**TASK**
Could every line of the listing be output exactly, with the pictures skipped?

START RECORDS SUPPLIED

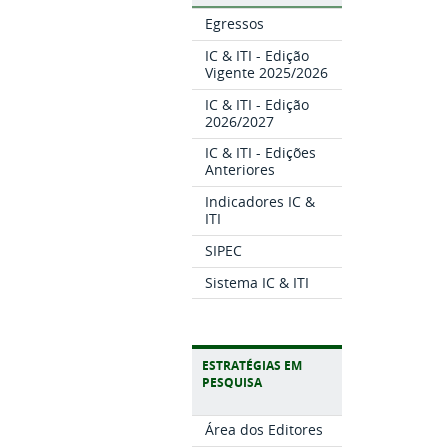
Egressos
IC & ITI - Edição
Vigente 2025/2026
IC & ITI - Edição
2026/2027
IC & ITI - Edições
Anteriores
Indicadores IC &
ITI
SIPEC
Sistema IC & ITI
ESTRATÉGIAS EM
PESQUISA
Área dos Editores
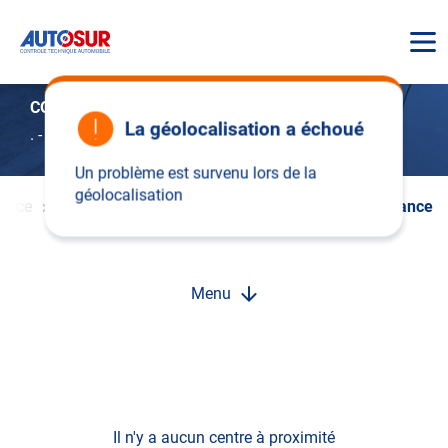
AUTOSUR
CONTROLE TECHNIQUE FORT-DE-FRANCE
La géolocalisation a échoué
.
-
97200 Fort-de-france
Un problème est survenu lors de la
géolocalisation
rance
Fort-De-France
Controle Technique Fort-De-France
Menu
Il n'y a aucun centre à proximité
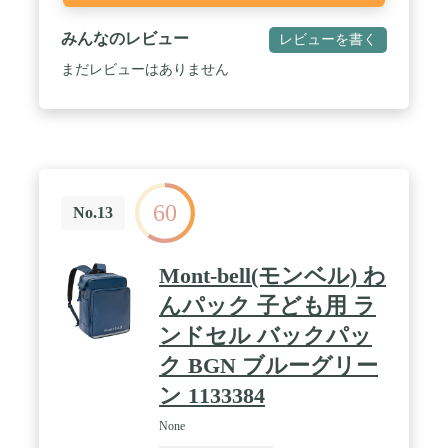
ント、2つ目のファスナー付きコンパートメント(1
つ)、前部のファスナー付きポケット(2つ)、ウェッ
トポケット(1つ)、内部ポケット(3つ)、メッシュサ
みんなのレビュー
レビューを書く
イドポケット(2つ)。 40リットルの超軽量な折りた
まだレビューはありません
たみ式バックパックは、アウトドア、キャンプ、ハ
イキング、釣りに使える十分な容量があります。 ほ
とんどの航空会社のサイズ要件に合致し、3～4日間
の旅行に十分な容量があります。 / 様々な場面に：
このバックパックは、ハイキングバックパック、デ
イパック、スリングバッグ、旅行用バッグ、仕事用
バッグとして使用でき、女性、男性、若者、女の
子、お子様のアウトドアハイキング、オフィス、学
60
No.13
校、ビジネス、デイパックに適しています。
TOMULEのバックパックでキャンプに出かけてきれ
いな空気を吸い、気分をリフレッシュしましょう。
Mont-bell(モンベル) わ
んパック 子ども用 ラ
ンドセル バックパッ
ク BGN ブルーグリー
ン 1133384
None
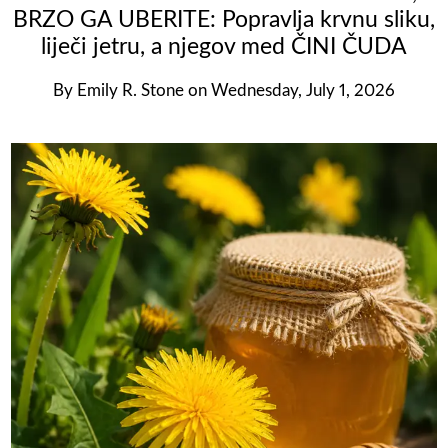
BRZO GA UBERITE: Popravlja krvnu sliku,
liječi jetru, a njegov med ČINI ČUDA
By
Emily R. Stone
on
Wednesday, July 1, 2026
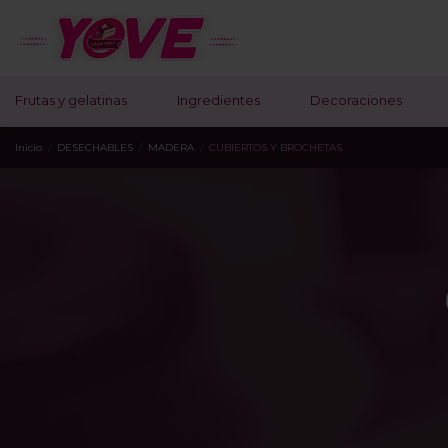
Frutas y gelatinas
Ingredientes
Decoraciones
Inicio
DESECHABLES
MADERA
CUBIERTOS Y BROCHETAS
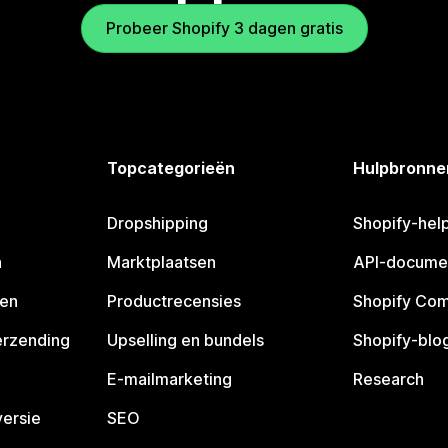
Probeer Shopify 3 dagen gratis
Topcategorieën
Hulpbronne
Dropshipping
Shopify-hel
n
Marktplaatsen
API-docume
pen
Productrecensies
Shopify Co
erzending
Upselling en bundels
Shopify-blo
E-mailmarketing
Research
ersie
SEO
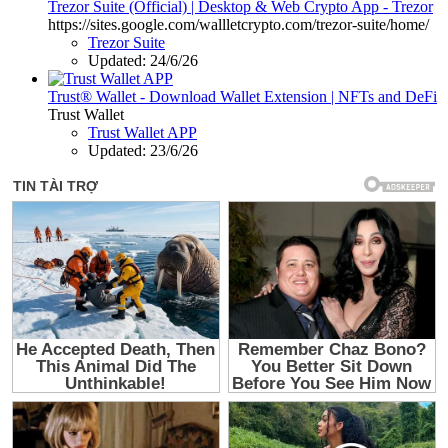
Trezor Suite (Official) | Desktop & Web Crypto App - Trezor
https://sites.google.com/wallletcrypto.com/trezor-suite/home/
Trezor Suite
Updated:
24/6/26
Trust® Wallet - Download Wallet Extension | NFTs and DeFi
Trust Wallet
Trust Wallet APP
Updated:
23/6/26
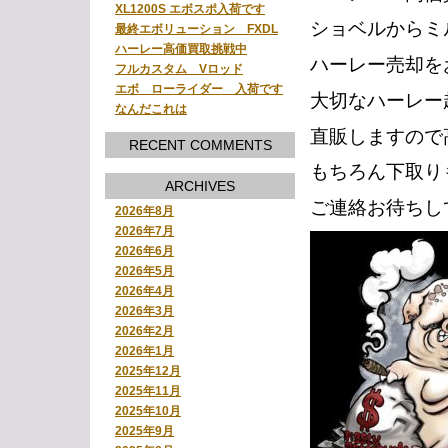
XL1200S エボスポ入荷です
ショベルからミ
最終エボリューション FXDL
ハーレー高価買取挑戦中
ハーレー売却を
フルカスタム Vロッド
エボ ローライダー 入荷です
大切なハーレー
なんだこれは
直販しますので
RECENT COMMENTS
もちろん下取り
ARCHIVES
ご連絡お待ちし
2026年8月
2026年7月
2026年6月
2026年5月
2026年4月
2026年3月
2026年2月
2026年1月
2025年12月
2025年11月
2025年10月
2025年9月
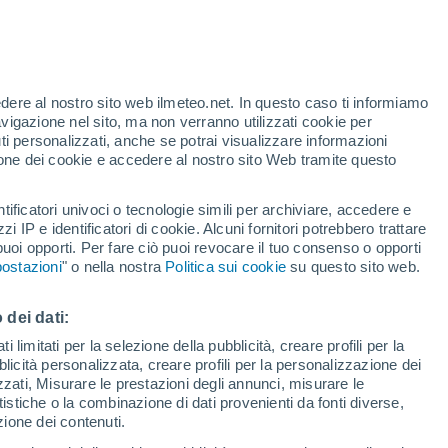
zuelo
18°
Beteta
37°
33°
37°
20°
18°
20°
edere al nostro sito web ilmeteo.net. In questo caso ti informiamo
Tragacete
Ribatajada
avigazione nel sito, ma non verranno utilizzati cookie per
32°
i personalizzati, anche se potrai visualizzare informazioni
17°
6°
azione dei cookie e accedere al nostro sito Web tramite questo
0°
Zafrilla
36°
19°
Cuenca
tificatori univoci o tecnologie simili per archiviare, accedere e
zzi IP e identificatori di cookie. Alcuni fornitori potrebbero trattare
36°
34°
°
 puoi opporti. Per fare ciò puoi revocare il tuo consenso o opporti
17°
34°
17°
°
ostazioni
" o nella nostra
Politica sui cookie
su questo sito web.
Carboneras
17°
San Martín
de
35°
de Boniches
Talayuelas
Guadazaón
19°
Chumillas
 dei dati:
37°
 limitati per la selezione della pubblicità, creare profili per la
21°
37°
37°
bblicità personalizzata, creare profili per la personalizzazione dei
19°
ubia
20°
izzati, Misurare le prestazioni degli annunci, misurare le
La Pesquera
Motilla del
Palancar
istiche o la combinazione di dati provenienti da fonti diverse,
38°
8°
ezione dei contenuti.
21°
2°
38°
38°
Sisante
20°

END RECORDS SUPPLIED

**ANSWER BELOW**
Egressos
IC & ITI - Edição
Vigente 2025/2026
IC & ITI - Edição
2026/2027
IC & ITI - Edições
Anteriores
Indicadores IC &
ITI
SIPEC
Sistema IC & ITI
ESTRATÉGIAS EM
PESQUISA
Área dos Editores
AUTOSUR
CONTROLE TECHNIQUE FORT-DE-FRANCE
La géolocalisation a échoué
.
-
97200 Fort-de-france
Un problème est survenu lors de la
géolocalisation
rance
Fort-De-France
Controle Technique Fort-De-France
Menu
Il n'y a aucun centre à proximité
ント、2つ目のファスナー付きコンパートメント(1
つ)、前部のファスナー付きポケット(2つ)、ウェッ
トポケット(1つ)、内部ポケット(3つ)、メッシュサ
みんなのレビュー
レビューを書く
イドポケット(2つ)。 40リットルの超軽量な折りた
まだレビューはありません
たみ式バックパックは、アウトドア、キャンプ、ハ
イキング、釣りに使える十分な容量があります。 ほ
とんどの航空会社のサイズ要件に合致し、3～4日間
の旅行に十分な容量があります。 / 様々な場面に：
このバックパックは、ハイキングバックパック、デ
イパック、スリングバッグ、旅行用バッグ、仕事用
バッグとして使用でき、女性、男性、若者、女の
子、お子様のアウトドアハイキング、オフィス、学
60
No.13
校、ビジネス、デイパックに適しています。
TOMULEのバックパックでキャンプに出かけてきれ
いな空気を吸い、気分をリフレッシュしましょう。
Mont-bell(モンベル) わ
んパック 子ども用 ラ
ンドセル バックパッ
ク BGN ブルーグリー
ン 1133384
None
BRZO GA UBERITE: Popravlja krvnu sliku,
liječi jetru, a njegov med ČINI ČUDA
By
Emily R. Stone
on
Wednesday, July 1, 2026
Frutas y gelatinas
Ingredientes
Decoraciones
Inicio
DESECHABLES
MADERA
CUBIERTOS Y BROCHETAS
Probeer Shopify 3 dagen gratis
Topcategorieën
Hulpbronne
Dropshipping
Shopify-hel
n
Marktplaatsen
API-docume
pen
Productrecensies
Shopify Co
erzending
Upselling en bundels
Shopify-blo
E-mailmarketing
Research
ersie
SEO
Trezor Suite (Official) | Desktop & Web Crypto App - Trezor
https://sites.google.com/wallletcrypto.com/trezor-suite/home/
Trezor Suite
Updated:
24/6/26
Trust® Wallet - Download Wallet Extension | NFTs and DeFi
Trust Wallet
Trust Wallet APP
Updated:
23/6/26
XL1200S エボスポ入荷です
ショベルからミ
最終エボリューション FXDL
ハーレー高価買取挑戦中
ハーレー売却を
フルカスタム Vロッド
エボ ローライダー 入荷です
大切なハーレー
なんだこれは
直販しますので
RECENT COMMENTS
もちろん下取り
ARCHIVES
ご連絡お待ちし
2026年8月
2026年7月
2026年6月
2026年5月
2026年4月
2026年3月
2026年2月
2026年1月
2025年12月
2025年11月
2025年10月
2025年9月
zuelo
18°
Beteta
37°
33°
37°
20°
18°
20°
edere al nostro sito web ilmeteo.net. In questo caso ti informiamo
Tragacete
Ribatajada
avigazione nel sito, ma non verranno utilizzati cookie per
32°
i personalizzati, anche se potrai visualizzare informazioni
17°
6°
azione dei cookie e accedere al nostro sito Web tramite questo
0°
Zafrilla
36°
19°
Cuenca
tificatori univoci o tecnologie simili per archiviare, accedere e
zzi IP e identificatori di cookie. Alcuni fornitori potrebbero trattare
36°
34°
°
 puoi opporti. Per fare ciò puoi revocare il tuo consenso o opporti
17°
34°
17°
°
ostazioni
" o nella nostra
Politica sui cookie
su questo sito web.
Carboneras
17°
San Martín
de
35°
de Boniches
Talayuelas
Guadazaón
19°
Chumillas
 dei dati:
37°
 limitati per la selezione della pubblicità, creare profili per la
21°
37°
37°
bblicità personalizzata, creare profili per la personalizzazione dei
19°
ubia
20°
izzati, Misurare le prestazioni degli annunci, misurare le
La Pesquera
Motilla del
Palancar
istiche o la combinazione di dati provenienti da fonti diverse,
38°
8°
ezione dei contenuti.
21°
2°
38°
38°
Sisante
20°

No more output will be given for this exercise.